Eigentlich könnte gerade normaler Unterricht laufen. © dpa-Zentralbild

Dresden. Es ist eine unfassbare Situation: Trotz Pandemie könnte gerade "normaler" Unterricht für die Dresdner Kinder laufen, da schlägt der Personalmangel zu. Eine Schule in der Neustadt schickt ganze Klassen nach Hause.

"Aufgrund eines außergewöhnlich hohen Personalmangels durch Krankheit, Abordnung, Quarantäne, Studium, Teilzeitbeschäftigung und Freistellung fehlen an unserer Schule diese Woche 8 von 19 Lehrpersonen", schreibt Schulleiter Olaf Böttger an die Eltern.

Deshalb habe er in Absprache mit dem Landesamt für Schule und Bildung eine dritte und eine vierte Klasse seiner 15. Grundschule bis Freitag dieser Woche ins Homeschooling schicken müssen. "Die betroffenen Klassen bekommen Aufgaben durch ihre Klassenleiter, können aber den Hort ab 11.45 Uhr besuchen und auch normal mit ihrem Stammerzieher Mittag essen", so der Schulleiter.

Da durch den vom Dresdner Gesundheitsamt angewiesenen Klassenleiterunterricht weder Aufteilung noch Durchmischung der Kinder stattfinden dürfte,könne er auch keine Notbetreuung anbieten. "Jeder noch verfügbare Lehrer inklusive Schulleitung sind derzeit voll im Unterricht eingesetzt", schreibt Böttger. Das Problem für die Eltern: die Betreuung der acht- und neunjährigen Kinder abzudecken. Sie den ganzen Tag allein daheim zu lassen, ist keine Option. Überstunden und Urlaub haben die meisten während der Schulschließungen im Lockdown aufgebraucht.
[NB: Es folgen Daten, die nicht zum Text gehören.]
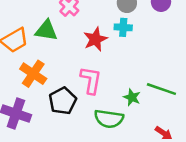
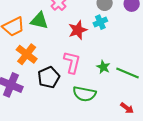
cyan cross: (123, 27) -> (100, 22), turned -32
green star: (132, 97) -> (103, 67), moved

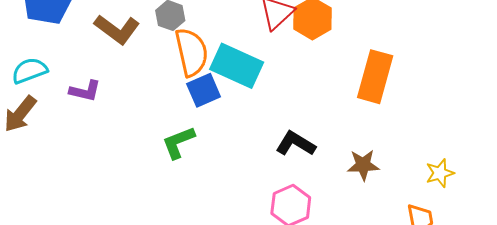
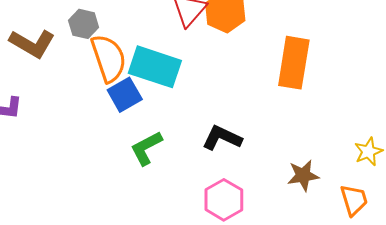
green L-shape: (178, 142) -> (146, 148), moved
brown star: (363, 165) -> (303, 175), moved

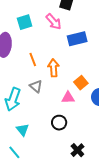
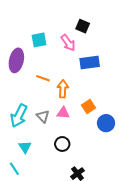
orange line: (33, 60) -> (43, 78), turned -56
gray triangle: (36, 86) -> (43, 116), moved
pink triangle: (68, 98) -> (63, 113), moved

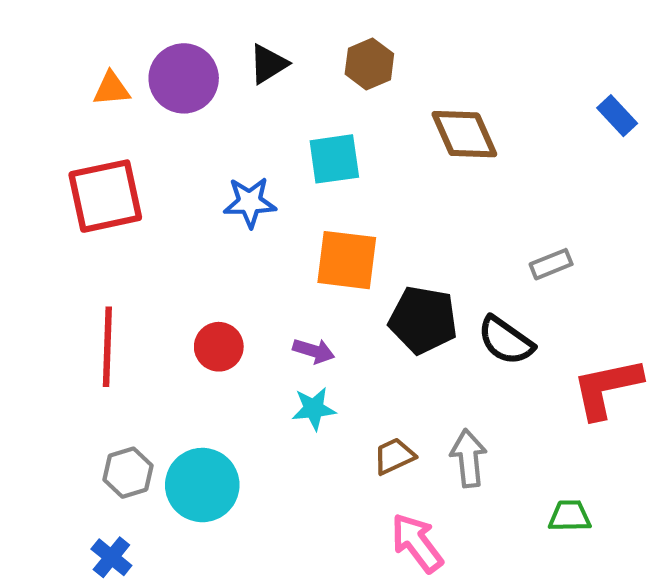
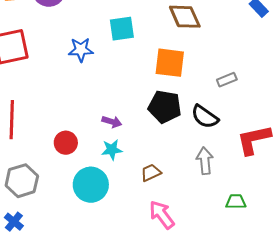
orange square: (347, 260) -> (170, 63), moved
red circle: (219, 347) -> (66, 143), moved
gray arrow: (468, 458) -> (205, 161), moved
gray hexagon: (128, 473) -> (22, 181), size x1.4
cyan circle: (202, 485) -> (91, 185), moved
Nicht alle Lehrerstellen in Dresden besetzt

"Das Landesamt für Schule und Bildung (Lasub) sowie der Schulelternsprecher Herr Seidel sind über diese unbefriedigende Situation durch mich informiert." Das bestätigt das Landesamt auf SZ-Anfrage. Clemens Arndt, Sprecher des Lasub, betont, ab Montag habe man voraussichtlich zwei Unterrichtsvertretungen. "Das Wichtigste ist, dass die Aufsicht über die Kinder abgedeckt ist, wenn das nicht gewährleistet werden kann, müssen sie nach Hause geschickt werden", so Arndt.

Auch in Dresden seien nicht alle Lehrerstellen besetzt. Wie viele das sind, ließ er offen. Auf die Frage, warum man die Kinder nicht in andere Klassen aufteile, antwortet das Lasub: "Das Gesundheitsamt hat die dringende Empfehlung an die 15. GS gegeben, die Klassen nicht zu mischen. Zudem können alle Schülerinnen und Schüler sowie Lehrkräfte sich mehr als zweimal die Woche testen lassen" sagt er. Diese Maßnahmen würden der Prävention dienen, um den Präsenzunterricht möglichst lang zu gewährleisten.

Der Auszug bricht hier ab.